Once upon a time, there was a fanwriter who looked around and thought that steampunk costuming looked like a lot of fun. She’d had some passing contact with the genre through literature, and while some of it made her twitch with unexamined imperialist assumptions, a heartening majority of it seemed to be performing useful social critique alongside the cool gadgets and giant squid adventures.

It still seemed awfully… limited, though. A lot of it was extremely anglo-centric, which, it seemed to her, just re-inscribed the imperialist thing. And if history was already being altered to make room for the development of air-ships and land-ships and bullet trains, and sometimes robots and ray guns, decades or even centuries before their time, why should it only be altered in Europe?

The writer was an anime and manga fan, so she started thinking what it might take to produce steampunk sorts of technology in Japan. Among other things, it occurred to her that if Tokugawa Japan had significant technology, they’d probably have been able to tell Commodore Perry where to get off when he arrived. Which, when she thought about it, could be a really good lever to reduce Japanese imperialism. This gave rise to the thought that, actually, if steampunk technology was global, imperialism all over might have looked very different; in fact, it might be possible to divert most imperialism after the 15th C this way. There would be wars, and lots of them, but if the technology and materials inequality was less then there might be far less, or at least altered, conquest and occupation.

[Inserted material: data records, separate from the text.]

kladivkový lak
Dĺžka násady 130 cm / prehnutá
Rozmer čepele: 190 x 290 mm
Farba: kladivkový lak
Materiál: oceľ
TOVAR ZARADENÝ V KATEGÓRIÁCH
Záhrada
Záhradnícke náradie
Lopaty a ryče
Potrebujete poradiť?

Steampunk has a lot of literature that offers dire warnings about where humanity is headed, but it also has a strong current of optimism in it. Making scientific advances global, if diverse, and in the process reducing imperialist and colonialist events seemed like a good, steampunk sort of project. And wouldn’t it actually explain steampunk technology a whole lot better to assume it arose out of multiple centers of development, all exchanging and competing, and warring and trading, and inventing like mad?

It would also open up possibilities for experimenting with steampunk style in a far wider variety of cultures and aesthetics without, and this was very important, without simply reifying the deeply racist orientalism of Victorian Britain. Such “victorientalism”  has, sadly, been a trend in some corners of steampunk, and there’s simply no excuse for it. China would be a good place to start, the writer thought, China developed half of everything first anyway. And the Abbasid Caliphate during the Middle Ages, too. And perhaps something could be arranged in Mesoamerica…

And so the Global Steampunk project was born.

Caveats: I am only one person, and not a scholar of history in particular. There is a whole lot that I didn’t get to!  My work  is intended merely as a starter, and if other people wish to add to it or revise it further, please feel free to use as much or as little of my work as you like.

I have world-built with as broad strokes and small tweaks as I could, attempting to leave the characters of the nations and cultures in question untouched. This is, in may ways, a found-art collage, using the theories of historians of the areas in question. But there are places where I had to make assumptions, as for example the notion that renewed study of Islamic Golden Age texts, involving as they do law and philosophy of the Abbasid Caliphate, would lead to a revival of the Caliphate in northern Africa. It is entirely possible I have, somewhere, stepped on a land-mine debate topic without fully understanding the implications. If this is so, I welcome having it pointed out, and I will do my best to remedy my understanding.

That doesn’t guarantee I’ll change my mind. Anyone who simply disagrees with my particular choice of historical diversion points, please see above re doing your own version.

As always, I trust that good writers, artists, and costumers will thoughtfully research any era or culture they want to work with and will not descend to mere appropriation with a fistful of gears pasted on. Or, at least, will not use me as an excuse if they do.